[HTML5] A Beginner's Guide to Using the Application Cache

Introduction

It's becoming increasingly important for web-based applications to be accessible offline. Yes, all browsers can cache pages and resources for long periods if told to do so, but the browser can kick individual items out of the cache at any point to make room for other things. HTML5 addresses some of the annoyances of being offline with the ApplicationCache interface.
Using the cache interface gives your application three advantages:
  1. Offline browsing - users can navigate your full site when they're offline
  2. Speed - resources come straight from disk, no trip to the network.
  3. Resilience - if your site goes down for "maintenance" (as in, someone accidentally breaks everything), your users will get the offline experience
The Application Cache (or AppCache) allows a developer to specify which files the browser should cache and make available to offline users. Your app will load and work correctly, even if the user presses the refresh button while they're offline.

The cache manifest file

The cache manifest file is a simple text file that lists the resources the browser should cache for offline access.

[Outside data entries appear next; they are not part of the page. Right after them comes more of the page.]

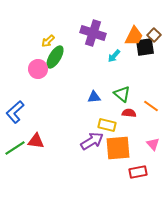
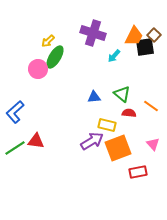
orange square: rotated 16 degrees counterclockwise
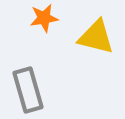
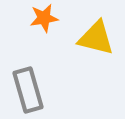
yellow triangle: moved 1 px down
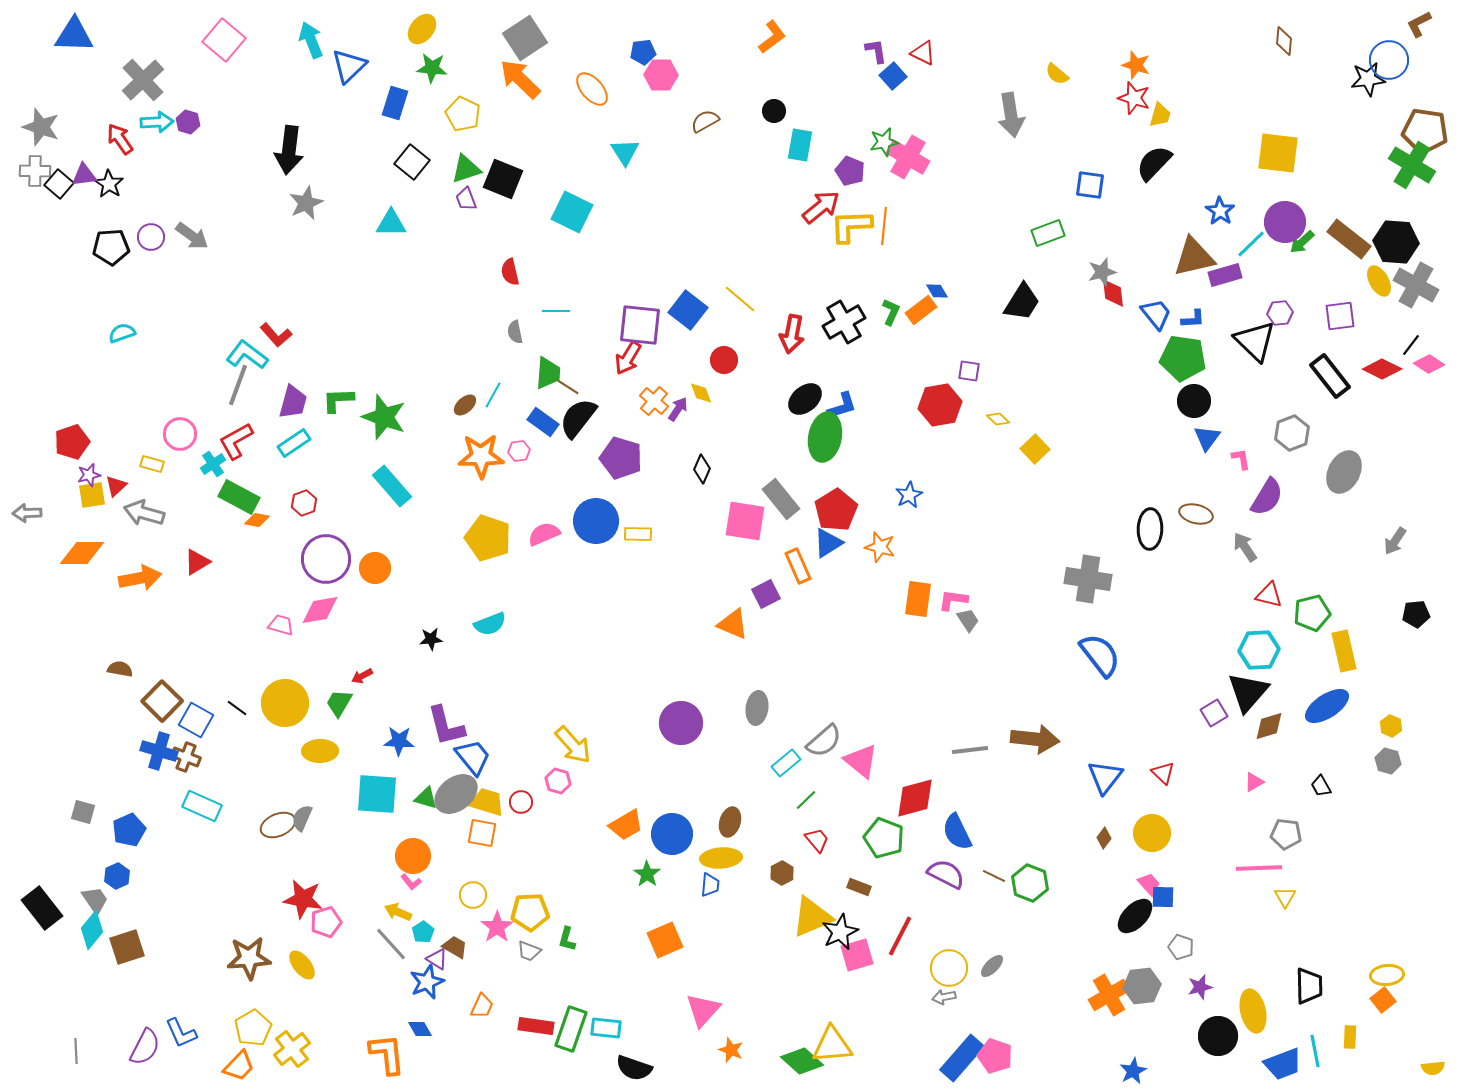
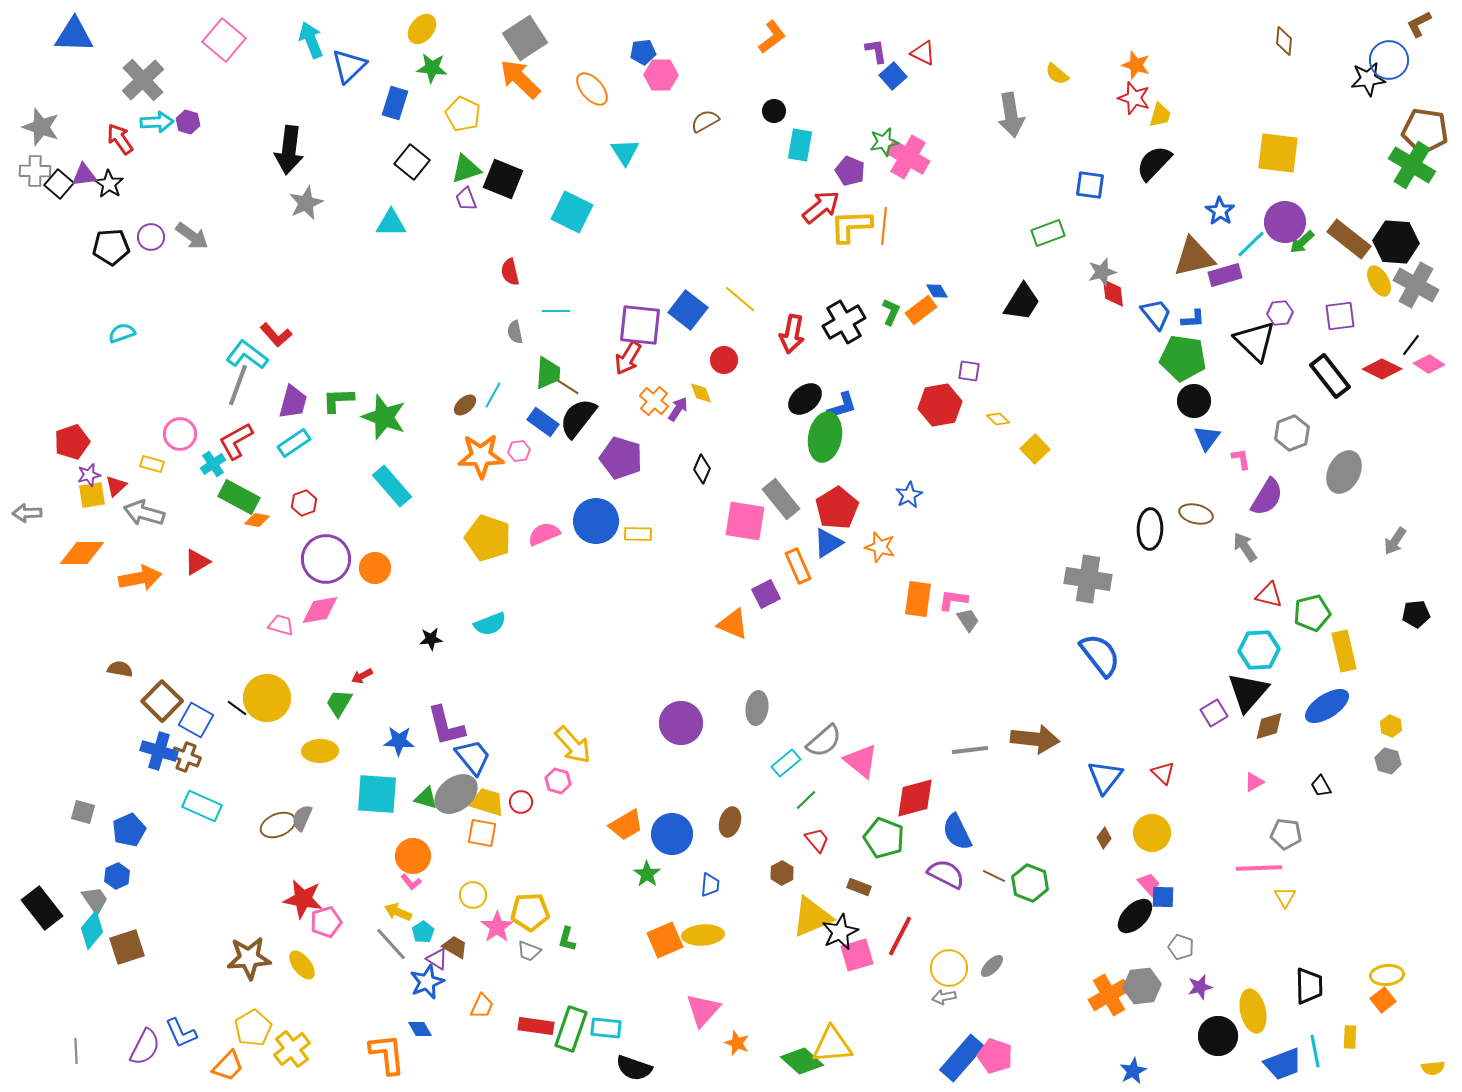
red pentagon at (836, 510): moved 1 px right, 2 px up
yellow circle at (285, 703): moved 18 px left, 5 px up
yellow ellipse at (721, 858): moved 18 px left, 77 px down
orange star at (731, 1050): moved 6 px right, 7 px up
orange trapezoid at (239, 1066): moved 11 px left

Referencing a manifest file

To enable the application cache for an app, include the manifest attribute on the document's html tag:
<html manifest="example.appcache">
  ...
</html>
The manifest attribute should be included on every page of your web application that you want cached. The browser does not cache a page if it does not contain the manifest attribute (unless it is explicitly listed in the manifest file itself. This means that any page the user navigates to that includes a manifest will be implicitly added to the application cache. Thus, there's no need to list every page in your manifest. If a page points to a manifest, there's no way to prevent this page being cached.
Note: "/page-url/", "/page-url/?something", "/page-url/?something-else" are considered separate pages. If they link to the manifest, they will all be implicitly cached separately. Because of this and other gotchas, AppCache best used on apps with one URL.
You can see the urls that are controlled by the application cache by visiting chrome://appcache-internals/ in Chrome. From here you can clear caches and view the entries. There are similar developer tools in Firefox.
The manifest attribute can point to an absolute URL or relative path, but an absolute URL must be under the same origin as the web application. A manifest file can have any file extension, but needs to be served with the correct mime-type (see below).
<html manifest="http://www.example.com/example.mf">
  ...
</html>
A manifest file must be served with the mime-type text/cache-manifest. You may need to add a custom file type to your web server or .htaccess configuration.
For example, to serve this mime-type in Apache, add this line to your config file:
AddType text/cache-manifest .appcache
Or, in your app.yaml file in Google App Engine:
- url: /mystaticdir/(.*\.appcache)
  static_files: mystaticdir/\1
  mime_type: text/cache-manifest
  upload: mystaticdir/(.*\.appcache)
This requirement was dropped from the specification some time ago, and no longer required by the latest versions of Chrome, Safari and Firefox, but you'll need the mime-type to work in older browsers and IE11.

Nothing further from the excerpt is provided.